DATA PROVIDED »
*** Begin section ***
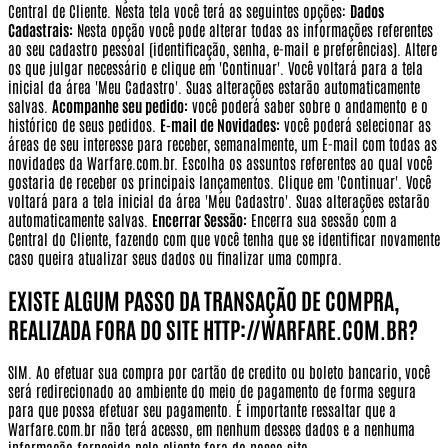
Central de Cliente. Nesta tela você terá as seguintes opções:
Dados
Cadastrais:
Nesta opção você pode alterar todas as informações referentes
ao seu cadastro pessoal (identificação, senha, e-mail e preferências). Altere
os que julgar necessário e clique em 'Continuar'. Você voltará para a tela
inicial da área 'Meu Cadastro'. Suas alterações estarão automaticamente
salvas.
Acompanhe seu pedido:
você poderá saber sobre o andamento e o
histórico de seus pedidos.
E-mail de Novidades:
você poderá selecionar as
áreas de seu interesse para receber, semanalmente, um E-mail com todas as
novidades da Warfare.com.br. Escolha os assuntos referentes ao qual você
gostaria de receber os principais lançamentos. Clique em 'Continuar'. Você
voltará para a tela inicial da área 'Meu Cadastro'. Suas alterações estarão
automaticamente salvas.
Encerrar Sessão:
Encerra sua sessão com a
Central do Cliente, fazendo com que você tenha que se identificar novamente
caso queira atualizar seus dados ou finalizar uma compra.
EXISTE ALGUM PASSO DA TRANSAÇÃO DE COMPRA,
REALIZADA FORA DO SITE HTTP://WARFARE.COM.BR?
SIM. Ao efetuar sua compra por cartão de credito ou boleto bancario, você
será redirecionado ao ambiente do meio de pagamento de forma segura
para que possa efetuar seu pagamento.
É importante ressaltar que a
Warfare.com.br não terá acesso, em nenhum desses dados e a nenhuma
informação fornecida pelo cliente fora do nosso site.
*** End section ***
WORK TO COMPLETE » In the listing, return each line containing the string "todas".

ANSWER FOR THE TASK »
Nesta opção você pode alterar todas as informações referentes
áreas de seu interesse para receber, semanalmente, um E-mail com todas as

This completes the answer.